Azure Storage for AI workloads | OD870

Name: Azure Storage for AI workloads | OD870
Uploaded: 2026-06-03T14:38:52+00:00
Description: Saurabh Sensharma, Vishnu Charan TJ, and Saloni Sonpal explain how Azure Storage supports AI inference at scale, focusing on secure enterprise data access,...

Jun 3, 2026 by Saurabh Sensharma, Vishnu Charan TJ

Saurabh Sensharma, Vishnu Charan TJ, and Saloni Sonpal walk through how Azure Storage can be used to improve performance and cost efficiency for AI inference workloads, including caching patterns, faster model distribution, and integrations across the AI stack.

Overview

The session covers how Azure Storage powers AI inference at scale, with an emphasis on:

Securely bringing enterprise data to AI models
Accelerating AI workloads with high-performance storage
Reducing GPU idle time via faster model loading and optimized data access
Integrating Azure Storage with Microsoft and open-source AI frameworks
Enabling scalable, agent-based (agentic) applications

Topics and chapters

Introduction to Azure Storage for AI workloads

High-level framing of storage needs for AI inference at scale

Storage for AI and AI for Storage

Overview of how storage supports AI workloads, and how AI can be applied to storage scenarios

Azure Storage integration across the AI stack and infrastructure

How Azure Storage fits into AI infrastructure and the broader AI stack

Azure Storage clients and tools for AI workloads

Discussion of storage clients and tooling used to connect AI workloads to Azure Storage

Paths to run AI workloads with storage

The presenters outline common execution environments where Azure Storage is used:

Azure AI Foundry
Azure Kubernetes Service (AKS)
Infrastructure-as-a-Service (IaaS)

Storage requirements for agentic inference

Storage considerations for agent-based inference scenarios and the roles storage plays in those architectures

Inference optimization through prompt caching

Prompt caching as a technique to improve inference performance and reduce repeated work

Explicit caching with Azure Blob and NIXL (demo)

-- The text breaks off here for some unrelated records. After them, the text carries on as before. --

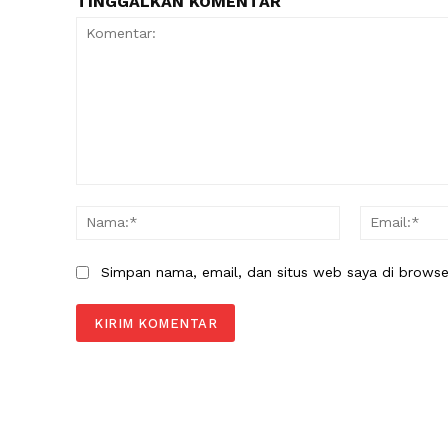
TINGGALKAN KOMENTAR
Komentar:
Nama:*
Simpan nama, email, dan situs web saya di browser 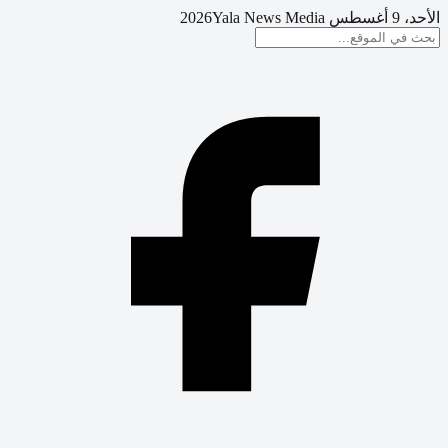
الأحد، 9 أغسطس 2026
Yala News Media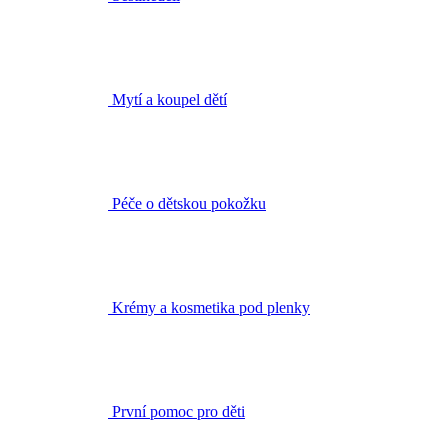
Mytí a koupel dětí
Péče o dětskou pokožku
Krémy a kosmetika pod plenky
První pomoc pro děti
Sprchové gely a krémy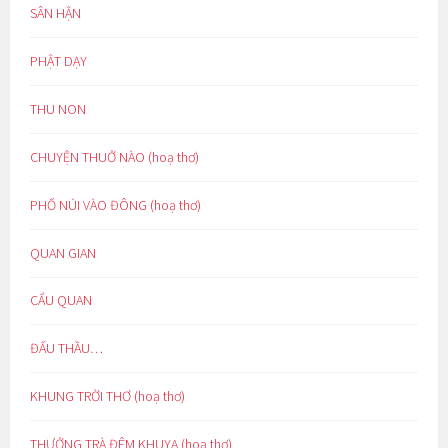
SÂN HẬN
PHẬT DẠY
THU NON
CHUYỆN THUỞ NÀO (hoạ thơ)
PHỐ NÚI VÀO ĐÔNG (hoạ thơ)
QUAN GIAN
CẨU QUAN
ĐẤU THẦU…
KHUNG TRỜI THƠ (hoạ thơ)
THƯỞNG TRÀ ĐÊM KHUYA (hoạ thơ)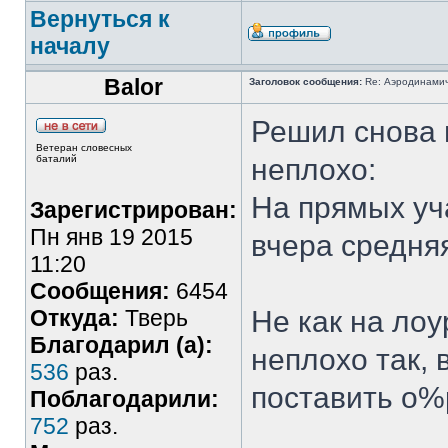
Вернуться к
началу
Balor
Заголовок сообщения:
Re: Аэродинамич
Решил снова 
Ветеран словесных
баталий
неплохо:
На прямых уч
Зарегистрирован:
Пн янв 19 2015
вчера средняя
11:20
Сообщения:
6454
Откуда:
Тверь
Не как на лоу
Благодарил (а):
неплохо так, 
536
раз.
поставить о%
Поблагодарили:
752
раз.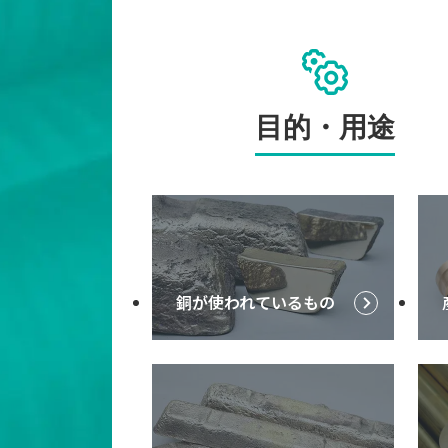
目的・用途
銅が使われているもの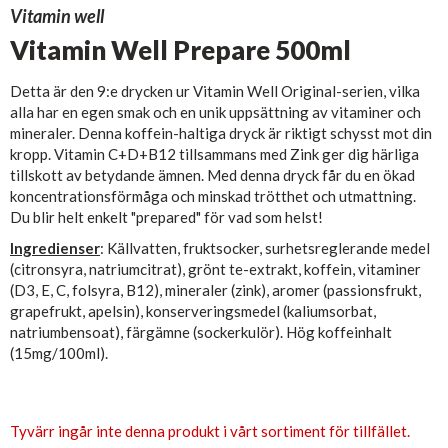
Vitamin well
Vitamin Well Prepare 500ml
Detta är den 9:e drycken ur Vitamin Well Original-serien, vilka
alla har en egen smak och en unik uppsättning av vitaminer och
mineraler. Denna koffein-haltiga dryck är riktigt schysst mot din
kropp. Vitamin C+D+B12 tillsammans med Zink ger dig härliga
tillskott av betydande ämnen. Med denna dryck får du en ökad
koncentrationsförmåga och minskad trötthet och utmattning.
Du blir helt enkelt "prepared" för vad som helst!
Ingredienser
: Källvatten, fruktsocker, surhetsreglerande medel
(citronsyra, natriumcitrat), grönt te-extrakt, koffein, vitaminer
(D3, E, C, folsyra, B12), mineraler (zink), aromer (passionsfrukt,
grapefrukt, apelsin), konserveringsmedel (kaliumsorbat,
natriumbensoat), färgämne (sockerkulör). Hög koffeinhalt
(15mg/100ml).
Tyvärr ingår inte denna produkt i vårt sortiment för tillfället.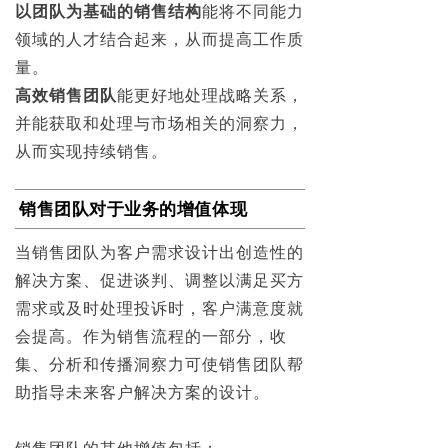
以团队为基础的销售结构
能将不同能力
领域的人才结合起来，从而提高工作质
量。
高效销售团队
能更好地处理战略关系，
并能获取和处理与市场相关的洞察力，
从而实现持续销售。
销售团队对于业务的增值体现
当销售团队为客户需求设计出创造性的
解决方案、促进谈判、调整以满足买方
需求或及时处理投诉时，客户满意度就
会提高。作为销售流程的一部分，收
集、分析和传播洞察力可使销售团队帮
助指导未来客户解决方案的设计。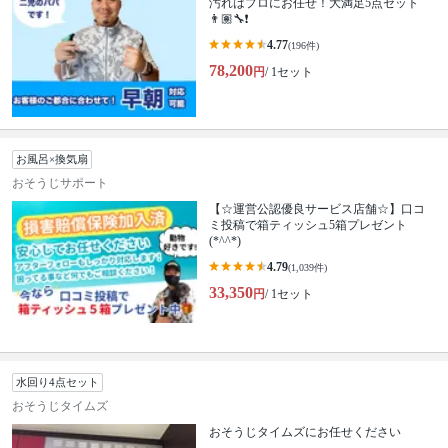
汚れはプロにお任せ！大満足5点セット
👨🏽‍🔧❗️
4.77
(196件)
78,200
円
/ 1セット
お風呂×換気扇
おそうじサポート
【☆運営公認優良サービス店舗☆】口コ
ミ投稿で箱ティッシュ5箱プレゼント
(*^^*)
4.79
(1,039件)
33,350
円
/ 1セット
水回り4点セット
おそうじタイムズ
おそうじタイムズにお任せください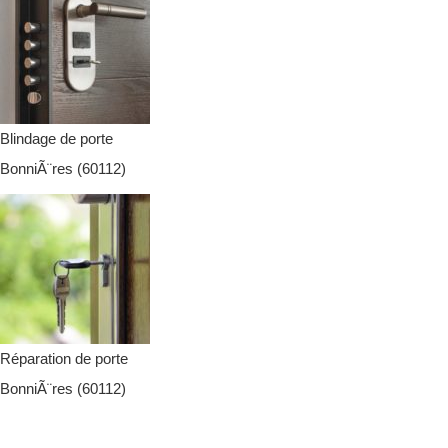
Blindage de porte
BonniÃ¨res (60112)
Réparation de porte
BonniÃ¨res (60112)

A demo showing explicit caching using Azure Blob Storage
NIXL integration is referenced as part of the caching approach

Fast model loading and distribution

Approaches to reduce model load time and improve distribution efficiency
Run:AI Streamer and a distributed cache are referenced in this segment

Bringing enterprise data to AI via Azure integrations

Azure integrations for connecting enterprise data to AI workflows
Foundry IQ is referenced in the context of these integrations

Storage Center and recap

Introduction of Storage Center
Session recap of the main performance and scalability themes